Sunday, October 17, 2004

Exploring the CD Collection, #7

Film Music of Lee Holdridge
London Symphony Orchestra
Charles Gerhardt, conductor

This is a good CD to talk about on two levels. First there is the conductor, Charles Gerhardt, who is most famous for his long career of championing film music and the art of music recording. Gerhardt recorded a fine series of film music compilation albums for RCA; his recordings - - undertaken with the assistance of George Korngold, the son of the great film composer Erich Wolfgang Korngold - - that are staples in the collection of any serious lover of film music. Gerhardt died in 1999 while he still might have had years of music in him. A bio of Gerhardt's career can be read here, while an article specifically on Gerhardt's film music recordings can be read here.

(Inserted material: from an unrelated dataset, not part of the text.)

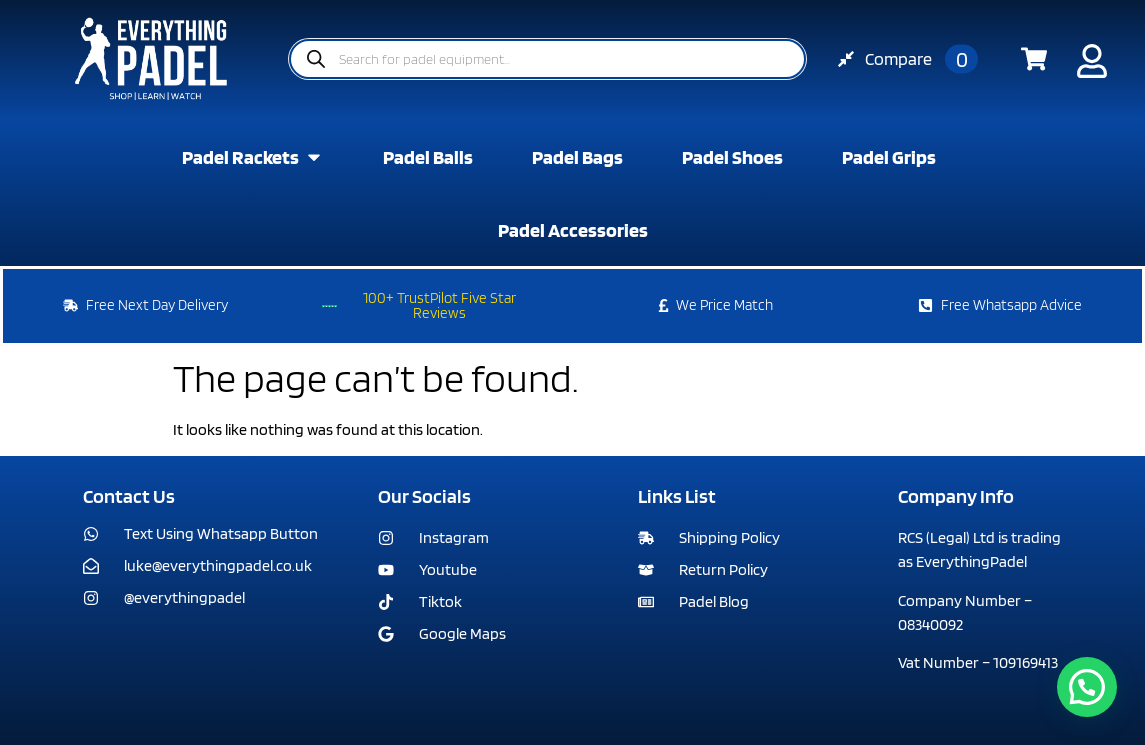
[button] (1087, 687)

RCA's decision to abandon Gerhardt's film music series is a particularly frustrating one for film music fans. Since we are used to seeing worthy recording projects go undone because of commercial concerns, it's doubly annoying when projects like Gerhardt's recordings are terminated despite their commercial success. Anyhow, the recordings of Charles Gerhardt for years represented the only real way for film music lovers to explore the work of "Golden Age" composers like Herrmann, Korngold, Steiner and Rozsa. And even though many classic film scores have over the last decade at last been issued on CD, both with the original music tracks or in re-recordings, Charles Gerhardt's CDs are still worthwhile interpretations of film music's underexplored byways.

This particular CD was not part of the RCA series; rather, it was issued on Citadel Records in 1985, exhibiting the work of composer Lee Holdridge. Holdridge is one of those film composers who, like Bruce Broughton or Basil Poledouris, always gets mentioned by film music fans as a composer who just doesn't get the high-profile projects that he deserves. His music is always very melodic and memorable, even though his filmography includes relatively few films that many people will have seen. He gets a lot of work, but he never seems to get that big project that could catapult him into the rarefied air where people like James Horner and Howard Shore hold forth. This is especially frustrating in light of all the "cookie cutter" film music being churned out these days by guys like Hans Zimmer (whose music, to be fair, I do enjoy at least somewhat) and his Media Ventures disciples.

Holdridge's most "famous" efforts -- if that word can even really be applied -- include his score to The Beastmaster (is that movie still on TBS something like every nine days?), his love theme to the early Tom Hanks movie Splash, his themes to the TV series Moonlighting and Beauty and the Beast (a show which also received fine music from Don Davis, who went on to score the Matrix trilogy), and his very fine score to the recent TV movie The Mists of Avalon. (This last might have been one of the most memorable scores of the year 2001, had it not been for a TV project and had it not been completely overshadowed by Howard Shore's work for The Lord of the Rings: The Fellowship of the Ring.) And the theme of Holdridge's that is most likely to be very familiar to mainstream audiences is his East of Eden theme (limited-time sample here), which is probably better known because it was used prominently by magician David Copperfield in his "flying" illusion than because of its use in the East of Eden TV film.

This is one of the very best CDs in my film music collection. Lee Holdridge is a composer who deserves more attention, and Charles Gerhardt was in many ways film music's greatest evangelist. Here you get both.